Au cours de sa garde à vue, l’élève a reconnu avoir prémédité son agression. Il reprochait à la professeure « d’avoir inscrit plusieurs incidents le concernant sur l’application Pronote », le logiciel de la vie scolaire, ce qu’il jugeait « injuste », selon les éléments rapportés par le parquet.
Mardi matin, il a pris un couteau dans sa cuisine car « il fallait qu’il le fasse, parce qu’il avait ‘trop de haine’ ». Toujours selon le parquet, après les faits, sa haine initiale se serait transformée en « une grosse haine » envers lui-même.
La professeure grièvement blessée
La professeure d’arts plastiques, âgée de 60 ans, a reçu quatre coups de couteau. Jeudi matin, le préfet du Var Simon Babre a indiqué qu’elle était dans « un état stationnaire ». En marge d’une conférence de presse sur la sécurité, il a déclaré : « On pense fort à elle en ce moment où elle se bat contre la mort ».
Mercredi en fin de journée, sa famille, « plongée dans l’angoisse et dans l’attente », avait fait savoir que son pronostic vital était « toujours engagé pour cinq jours ». À Sanary-sur-Mer, l’émotion et la sidération restent fortes dans la communauté éducative.
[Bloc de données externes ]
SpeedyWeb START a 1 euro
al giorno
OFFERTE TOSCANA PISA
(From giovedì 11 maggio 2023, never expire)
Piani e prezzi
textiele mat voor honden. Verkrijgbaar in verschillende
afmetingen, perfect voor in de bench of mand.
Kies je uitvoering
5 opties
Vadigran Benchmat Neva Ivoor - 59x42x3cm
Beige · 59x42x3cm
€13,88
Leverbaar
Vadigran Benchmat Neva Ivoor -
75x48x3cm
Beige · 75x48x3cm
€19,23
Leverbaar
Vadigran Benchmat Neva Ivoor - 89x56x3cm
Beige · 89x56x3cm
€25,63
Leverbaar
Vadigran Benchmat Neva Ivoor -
Cellule psychologique sur place
Dans le collège La Guicharde, la reprise s’est faite selon une modalité adaptée, avec un emploi du temps aménagé, a précisé l’Académie de Nice. L’accueil a été organisé de manière échelonnée, par niveau. La matinée a débuté par « un temps d’échange avec les élèves en classe avec un binôme ou trinôme d’enseignants », et le rectorat a insisté : « cela ne sera pas des cours normaux ».
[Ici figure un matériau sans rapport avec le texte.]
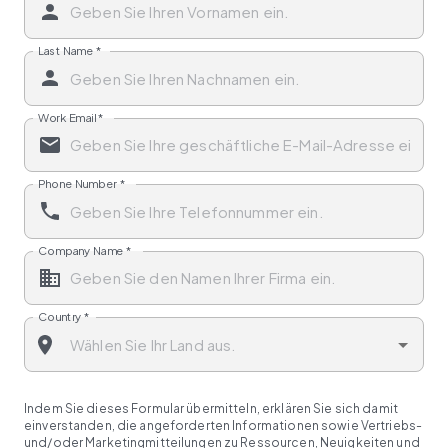
Last Name
*
Work Email
*
Phone Number
*
Company Name
*
Country
*
Indem Sie dieses Formular übermitteln, erklären Sie sich damit
einverstanden, die angeforderten Informationen sowie Vertriebs-
und/oder Marketingmitteilungen zu Ressourcen, Neuigkeiten und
Une cellule psychologique a été mise en place dès mercredi pour les élèves et l’ensemble du personnel éducatif. Elle restera ouverte « le temps nécessaire », selon les informations communiquées.
Débat sur les armes blanches
À ce stade, l’enquête dessine le profil d’un adolescent adepte des jeux vidéos, qu’il dit consommer « pas plus d’une à deux heures par jour ». Il possède dans sa chambre plusieurs armes blanches, parce qu’il trouve cela « stylé ». L’adolescent ne pratique pas de religion et évolue, selon les éléments connus, dans un cadre familial compliqué.
Cette nouvelle agression au couteau dans un établissement scolaire a entraîné une cascade de réactions. Sud Education a estimé : « Ce nouveau drame doit être un signal d’alerte », tout en indiquant qu’il « refuse les réponses sécuritaires » et en interpellant sur « l’augmentation croissante des problèmes de santé mentale chez les enfants depuis l’épidémie de Covid-19 ».
En février 2025, le gouvernement avait souligné que les signalements d’armes blanches dans les établissements scolaires avaient bondi de 15% sur un an. Des contrôles aléatoires de sacs aux abords des collèges et lycées avaient été mis en place. Entre mars et décembre, 12.000 contrôles ont permis la découverte de 525 armes blanches, selon le ministre de l’Education Edouard Geffray.
Parmi les pistes évoquées pour réduire la violence, figure l’interdiction des réseaux sociaux aux moins de 15 ans, mesure portée par une proposition de loi adoptée fin janvier à l’Assemblée. Des mesures ont aussi été annoncées sur la santé mentale : l’ex-ministre de l’Education Elisabeth Borne avait présenté en juin un « protocole de repérage et de prise en charge » des problèmes de santé mentale dans les établissements.